Yes, we are at the end of week 7/10 right now for the launch phase. It's been an interesting experience and to be honest, a costly one. Keep in mind for my responses that we are only the second group. With 4 groups per year, the program could be radically different within a year or two, so even if my experience was negative I can't completely say it's not worth it.



"This is one of four phases of the program, which is intended to provide life-relevant learning and skills that often aren't covered in college, or that are covered over a quit long (4+ year) and often much high overall cost."

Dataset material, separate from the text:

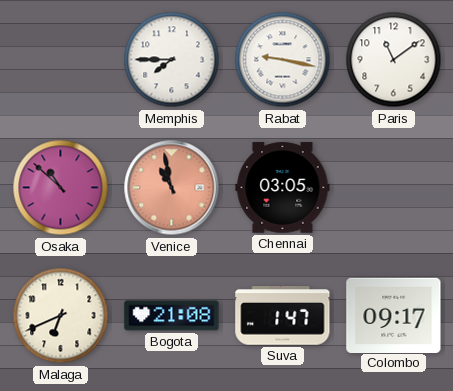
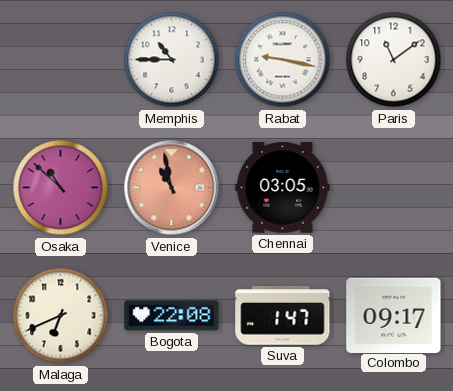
Memphis: 7:45 -> 10:45
Bogota: 21:08 -> 22:08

I would say they are trying, but so far the product is not as advertised. They offer a few workshops during the weekdays led by Dale or some of his staff, ranging over topics like speed-reading, negotiation, how to promote yourself/your brand, and a few for planning our abroad travels, internships, and projects. I find the workshops to be nebulous and somewhat vague.
For example, I find a good method of discerning whether or not I understand a topic is to be able to explain it to someone else (as in sometimes teaching others a concept is the best way to understand it yourself). With these workshops, I don't come out of that room able to explain a new idea or skill, I'm unsure of whether or not I actually learned anything. In a classroom taking notes can be worthwhile, you come out with 3-4 new pages of information, but with these workshops it's harder to discern what is worth writing down because they offer little "practical" advice; many of them consist of something akin to a "top ten things you should do to accomplish ______," and if I've learned anything it's that top ten lists don't offer good advice for mastering a skill (especially in something using vague terms like "leadership," "networking," etc). Many of the workshops can, in fact, be simplified into an email with online resources for us to study. I don't find them worthwhile and for the last few weeks have to started to skip most of them.
We do have other workshops called "firesides," which I do find to be useful. In a fireside, an expert/professional in a field is brought in and we have a group interview (or sometimes dinner), exchange ideas, business cards, etc. Some notable examples are the founder of Codeschool, the Thiel Fellowship's program director (as you might know, Dale's Thiel money went to starting this program, and a few of us have been to the Thiel Fellow house), a nice lady involved in venture capitol (she handles a few hundred million dollars of investments), and a few others I can't remember. These are definitely more practical, we can talk with people who are experts, successful, and who have contacts we can potentially ask for internships or resources.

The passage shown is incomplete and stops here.